▸ Work item
Retype the entries exactly, keeping every line intact.

[Extracted records]
○ ○ ○

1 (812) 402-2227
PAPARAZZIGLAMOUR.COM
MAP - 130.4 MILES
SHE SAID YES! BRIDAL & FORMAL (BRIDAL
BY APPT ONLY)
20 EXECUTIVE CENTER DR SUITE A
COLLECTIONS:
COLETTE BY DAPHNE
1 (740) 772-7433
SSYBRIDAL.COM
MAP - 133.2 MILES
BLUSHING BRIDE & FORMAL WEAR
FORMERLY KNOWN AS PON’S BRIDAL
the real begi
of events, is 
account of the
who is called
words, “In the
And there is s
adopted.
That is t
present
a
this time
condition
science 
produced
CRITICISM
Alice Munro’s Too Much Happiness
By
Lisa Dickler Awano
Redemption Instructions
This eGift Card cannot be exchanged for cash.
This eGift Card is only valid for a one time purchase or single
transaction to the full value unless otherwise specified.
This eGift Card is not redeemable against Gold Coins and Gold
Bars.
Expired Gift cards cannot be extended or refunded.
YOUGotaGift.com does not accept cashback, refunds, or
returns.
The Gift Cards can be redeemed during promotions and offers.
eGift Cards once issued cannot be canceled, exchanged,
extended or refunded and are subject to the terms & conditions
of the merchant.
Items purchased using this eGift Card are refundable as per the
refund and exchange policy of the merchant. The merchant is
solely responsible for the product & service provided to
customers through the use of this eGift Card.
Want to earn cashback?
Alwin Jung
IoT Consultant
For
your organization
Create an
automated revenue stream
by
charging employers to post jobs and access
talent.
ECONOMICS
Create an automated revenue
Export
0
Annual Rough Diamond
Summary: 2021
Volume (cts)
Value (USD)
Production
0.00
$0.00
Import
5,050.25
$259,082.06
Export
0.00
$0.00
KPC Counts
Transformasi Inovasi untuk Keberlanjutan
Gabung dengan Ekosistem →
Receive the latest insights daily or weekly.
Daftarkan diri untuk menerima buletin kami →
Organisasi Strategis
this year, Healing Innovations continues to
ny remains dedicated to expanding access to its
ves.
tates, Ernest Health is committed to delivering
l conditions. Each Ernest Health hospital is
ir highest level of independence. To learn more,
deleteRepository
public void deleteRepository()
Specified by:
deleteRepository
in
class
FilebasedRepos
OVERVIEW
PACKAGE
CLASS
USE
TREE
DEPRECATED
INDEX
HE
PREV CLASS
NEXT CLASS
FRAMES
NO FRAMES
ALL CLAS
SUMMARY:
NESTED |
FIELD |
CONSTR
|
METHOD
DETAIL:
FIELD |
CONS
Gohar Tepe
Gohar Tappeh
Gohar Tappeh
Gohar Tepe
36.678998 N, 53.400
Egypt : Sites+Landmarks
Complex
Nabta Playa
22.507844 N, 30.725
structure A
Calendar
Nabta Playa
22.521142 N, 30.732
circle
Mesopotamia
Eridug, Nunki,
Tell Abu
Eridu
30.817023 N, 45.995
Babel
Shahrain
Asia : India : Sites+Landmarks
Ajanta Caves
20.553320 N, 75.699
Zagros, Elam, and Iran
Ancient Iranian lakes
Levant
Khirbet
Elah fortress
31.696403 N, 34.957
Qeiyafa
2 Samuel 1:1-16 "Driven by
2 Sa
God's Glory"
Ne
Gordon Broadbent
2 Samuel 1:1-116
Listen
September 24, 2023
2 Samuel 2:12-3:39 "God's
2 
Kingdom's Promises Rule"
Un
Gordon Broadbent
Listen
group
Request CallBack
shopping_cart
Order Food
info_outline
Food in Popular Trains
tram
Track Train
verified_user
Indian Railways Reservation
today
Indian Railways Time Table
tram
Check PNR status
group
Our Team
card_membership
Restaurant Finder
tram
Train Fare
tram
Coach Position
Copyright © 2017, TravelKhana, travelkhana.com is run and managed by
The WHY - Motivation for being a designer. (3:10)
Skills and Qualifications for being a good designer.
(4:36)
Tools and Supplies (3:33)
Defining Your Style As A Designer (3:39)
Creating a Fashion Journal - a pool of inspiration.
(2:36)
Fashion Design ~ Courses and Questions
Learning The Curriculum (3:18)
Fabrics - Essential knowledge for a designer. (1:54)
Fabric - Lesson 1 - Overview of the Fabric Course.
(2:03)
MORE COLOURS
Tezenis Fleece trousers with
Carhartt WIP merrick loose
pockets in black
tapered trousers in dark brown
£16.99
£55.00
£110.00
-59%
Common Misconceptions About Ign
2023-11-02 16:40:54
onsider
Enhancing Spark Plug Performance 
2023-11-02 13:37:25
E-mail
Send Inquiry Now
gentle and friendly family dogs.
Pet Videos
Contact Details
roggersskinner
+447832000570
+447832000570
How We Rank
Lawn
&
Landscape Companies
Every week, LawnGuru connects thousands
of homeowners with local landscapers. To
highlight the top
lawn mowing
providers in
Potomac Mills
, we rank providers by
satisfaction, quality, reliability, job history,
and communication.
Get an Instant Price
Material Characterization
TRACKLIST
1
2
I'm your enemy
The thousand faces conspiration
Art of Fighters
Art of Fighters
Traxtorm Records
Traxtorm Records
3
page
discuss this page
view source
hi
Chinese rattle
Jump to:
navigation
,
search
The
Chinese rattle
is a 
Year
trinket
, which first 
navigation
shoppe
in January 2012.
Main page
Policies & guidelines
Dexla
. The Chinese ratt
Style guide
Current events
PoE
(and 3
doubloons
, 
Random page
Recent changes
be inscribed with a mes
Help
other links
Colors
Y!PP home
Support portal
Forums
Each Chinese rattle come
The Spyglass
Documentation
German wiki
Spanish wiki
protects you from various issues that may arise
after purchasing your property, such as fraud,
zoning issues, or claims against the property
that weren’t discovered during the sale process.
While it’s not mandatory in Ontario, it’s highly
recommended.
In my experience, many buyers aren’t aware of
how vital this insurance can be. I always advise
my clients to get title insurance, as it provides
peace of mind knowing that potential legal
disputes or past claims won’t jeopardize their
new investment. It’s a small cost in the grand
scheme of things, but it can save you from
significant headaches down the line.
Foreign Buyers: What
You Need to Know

○ ○ ○

▸ Reply
1 (812) 402-2227
PAPARAZZIGLAMOUR.COM
MAP - 130.4 MILES
SHE SAID YES! BRIDAL & FORMAL (BRIDAL
BY APPT ONLY)
20 EXECUTIVE CENTER DR SUITE A
COLLECTIONS:
COLETTE BY DAPHNE
1 (740) 772-7433
SSYBRIDAL.COM
MAP - 133.2 MILES
BLUSHING BRIDE & FORMAL WEAR
FORMERLY KNOWN AS PON’S BRIDAL
the real begi
of events, is 
account of the
who is called
words, “In the
And there is s
adopted.
That is t
present
a
this time
condition
science 
produced
CRITICISM
Alice Munro’s Too Much Happiness
By
Lisa Dickler Awano
Redemption Instructions
This eGift Card cannot be exchanged for cash.
This eGift Card is only valid for a one time purchase or single
transaction to the full value unless otherwise specified.
This eGift Card is not redeemable against Gold Coins and Gold
Bars.
Expired Gift cards cannot be extended or refunded.
YOUGotaGift.com does not accept cashback, refunds, or
returns.
The Gift Cards can be redeemed during promotions and offers.
eGift Cards once issued cannot be canceled, exchanged,
extended or refunded and are subject to the terms & conditions
of the merchant.
Items purchased using this eGift Card are refundable as per the
refund and exchange policy of the merchant. The merchant is
solely responsible for the product & service provided to
customers through the use of this eGift Card.
Want to earn cashback?
Alwin Jung
IoT Consultant
For
your organization
Create an
automated revenue stream
by
charging employers to post jobs and access
talent.
ECONOMICS
Create an automated revenue
Export
0
Annual Rough Diamond
Summary: 2021
Volume (cts)
Value (USD)
Production
0.00
$0.00
Import
5,050.25
$259,082.06
Export
0.00
$0.00
KPC Counts
Transformasi Inovasi untuk Keberlanjutan
Gabung dengan Ekosistem →
Receive the latest insights daily or weekly.
Daftarkan diri untuk menerima buletin kami →
Organisasi Strategis
this year, Healing Innovations continues to
ny remains dedicated to expanding access to its
ves.
tates, Ernest Health is committed to delivering
l conditions. Each Ernest Health hospital is
ir highest level of independence. To learn more,
deleteRepository
public void deleteRepository()
Specified by:
deleteRepository
in
class
FilebasedRepos
OVERVIEW
PACKAGE
CLASS
USE
TREE
DEPRECATED
INDEX
HE
PREV CLASS
NEXT CLASS
FRAMES
NO FRAMES
ALL CLAS
SUMMARY:
NESTED |
FIELD |
CONSTR
|
METHOD
DETAIL:
FIELD |
CONS
Gohar Tepe
Gohar Tappeh
Gohar Tappeh
Gohar Tepe
36.678998 N, 53.400
Egypt : Sites+Landmarks
Complex
Nabta Playa
22.507844 N, 30.725
structure A
Calendar
Nabta Playa
22.521142 N, 30.732
circle
Mesopotamia
Eridug, Nunki,
Tell Abu
Eridu
30.817023 N, 45.995
Babel
Shahrain
Asia : India : Sites+Landmarks
Ajanta Caves
20.553320 N, 75.699
Zagros, Elam, and Iran
Ancient Iranian lakes
Levant
Khirbet
Elah fortress
31.696403 N, 34.957
Qeiyafa
2 Samuel 1:1-16 "Driven by
2 Sa
God's Glory"
Ne
Gordon Broadbent
2 Samuel 1:1-116
Listen
September 24, 2023
2 Samuel 2:12-3:39 "God's
2 
Kingdom's Promises Rule"
Un
Gordon Broadbent
Listen
group
Request CallBack
shopping_cart
Order Food
info_outline
Food in Popular Trains
tram
Track Train
verified_user
Indian Railways Reservation
today
Indian Railways Time Table
tram
Check PNR status
group
Our Team
card_membership
Restaurant Finder
tram
Train Fare
tram
Coach Position
Copyright © 2017, TravelKhana, travelkhana.com is run and managed by
The WHY - Motivation for being a designer. (3:10)
Skills and Qualifications for being a good designer.
(4:36)
Tools and Supplies (3:33)
Defining Your Style As A Designer (3:39)
Creating a Fashion Journal - a pool of inspiration.
(2:36)
Fashion Design ~ Courses and Questions
Learning The Curriculum (3:18)
Fabrics - Essential knowledge for a designer. (1:54)
Fabric - Lesson 1 - Overview of the Fabric Course.
(2:03)
MORE COLOURS
Tezenis Fleece trousers with
Carhartt WIP merrick loose
pockets in black
tapered trousers in dark brown
£16.99
£55.00
£110.00
-59%
Common Misconceptions About Ign
2023-11-02 16:40:54
onsider
Enhancing Spark Plug Performance 
2023-11-02 13:37:25
E-mail
Send Inquiry Now
gentle and friendly family dogs.
Pet Videos
Contact Details
roggersskinner
+447832000570
+447832000570
How We Rank
Lawn
&
Landscape Companies
Every week, LawnGuru connects thousands
of homeowners with local landscapers. To
highlight the top
lawn mowing
providers in
Potomac Mills
, we rank providers by
satisfaction, quality, reliability, job history,
and communication.
Get an Instant Price
Material Characterization
TRACKLIST
1
2
I'm your enemy
The thousand faces conspiration
Art of Fighters
Art of Fighters
Traxtorm Records
Traxtorm Records
3
page
discuss this page
view source
hi
Chinese rattle
Jump to:
navigation
,
search
The
Chinese rattle
is a 
Year
trinket
, which first 
navigation
shoppe
in January 2012.
Main page
Policies & guidelines
Dexla
. The Chinese ratt
Style guide
Current events
PoE
(and 3
doubloons
, 
Random page
Recent changes
be inscribed with a mes
Help
other links
Colors
Y!PP home
Support portal
Forums
Each Chinese rattle come
The Spyglass
Documentation
German wiki
Spanish wiki
protects you from various issues that may arise
after purchasing your property, such as fraud,
zoning issues, or claims against the property
that weren’t discovered during the sale process.
While it’s not mandatory in Ontario, it’s highly
recommended.
In my experience, many buyers aren’t aware of
how vital this insurance can be. I always advise
my clients to get title insurance, as it provides
peace of mind knowing that potential legal
disputes or past claims won’t jeopardize their
new investment. It’s a small cost in the grand
scheme of things, but it can save you from
significant headaches down the line.
Foreign Buyers: What
You Need to Know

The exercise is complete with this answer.